BUCKLEY, Mich. (AP) -- Identical twin sisters accused of disrupting an airline flight by their unruly behavior are back home, but they aren't talking publicly about what happened.
Cynthia and Crystal Mikula, both 22, were taken into federal custody April 19 after a United Airlines pilot turned his Boeing 747 around over the Pacific Ocean and landed in Anchorage, Alaska. The plane was flying from San Francisco to Shanghai, China.
The aspiring models, who said they were flying to a modeling competition, both pleaded innocent in May after being indicted on charges of interfering with the flight crew. If convicted, each woman faces up to 20 years in federal prison and a $250,000 fine.
The Mikulas were released on bail June 3.
From the porch of the mobile home where they live adjacent to their parents' house in Buckley, a village of about 400 people some 195 miles northwest of Detroit, the sisters declined Wednesday to talk about the bizarre episode that received international attention.
''I'm glad to be back,'' said Crystal, dressed in jeans and a T-shirt.
As she smoked a cigarette, Cynthia politely declined to answer questions.
''Thank you for coming though,'' she told a reporter for The Grand Rapids Press, flashing a smile.
U.S. Magistrate John Roberts required both of their parents to come to Alaska to accompany their daughters home and set a long list of conditions for the twins' release, including no alcohol or firearms in the house.
Joe and Vicky Mikula must stay within ''sight or sound'' of their daughters around the clock until the women return to Anchorage next month to stand trial. Crystal's trial is scheduled to begin July 9 and Cynthia's starts July 25.
Much of what happened on the flight was captured on videotape by a passenger with a camcorder and broadcast on television. The story has appeared in newspapers around the world and in supermarket tabloids.
Vicky Mikula said she had to take steps to deflect the incessant media requests for interviews.
''I had to go out and buy an answering machine because we were getting so many calls,'' she said.
Mauri Long, an Anchorage attorney representing Cynthia, told the Traverse City Record-Eagle that all of the media attention is hurting his client's case.
''The coverage is going to make it difficult to find a jury that doesn't know a whole lot about them,'' Long said.

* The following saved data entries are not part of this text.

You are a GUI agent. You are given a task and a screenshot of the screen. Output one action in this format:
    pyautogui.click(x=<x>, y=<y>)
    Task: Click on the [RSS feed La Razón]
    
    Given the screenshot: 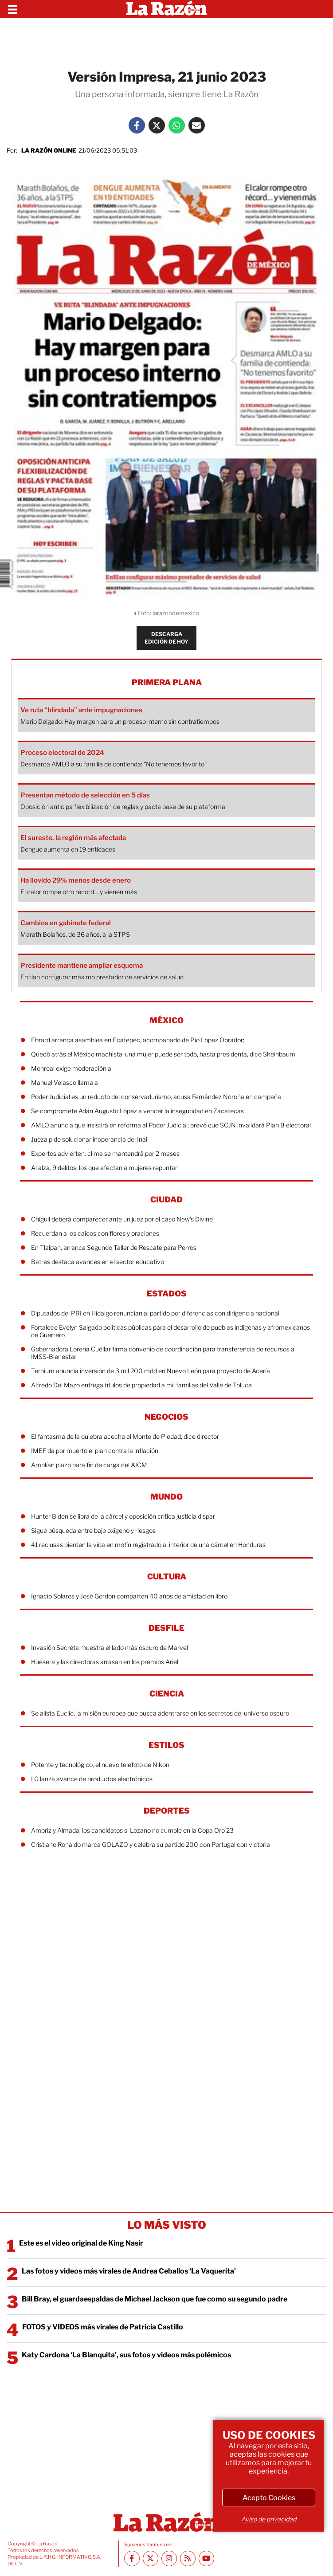 What is the action you would take?
    pyautogui.click(x=188, y=2558)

According to an FBI affidavit, the sisters were drinking heavily and got into a profanity-laden argument on the airplane, which was carrying 231 people. They went into restrooms to smoke and, at one point, Cynthia allegedly talked about opening up a door on the flight and declared, ''I gotta have a smoke.''
Authorities also allege Cynthia gave a flight attendant a bloody nose and then jumped on the back of an off-duty pilot.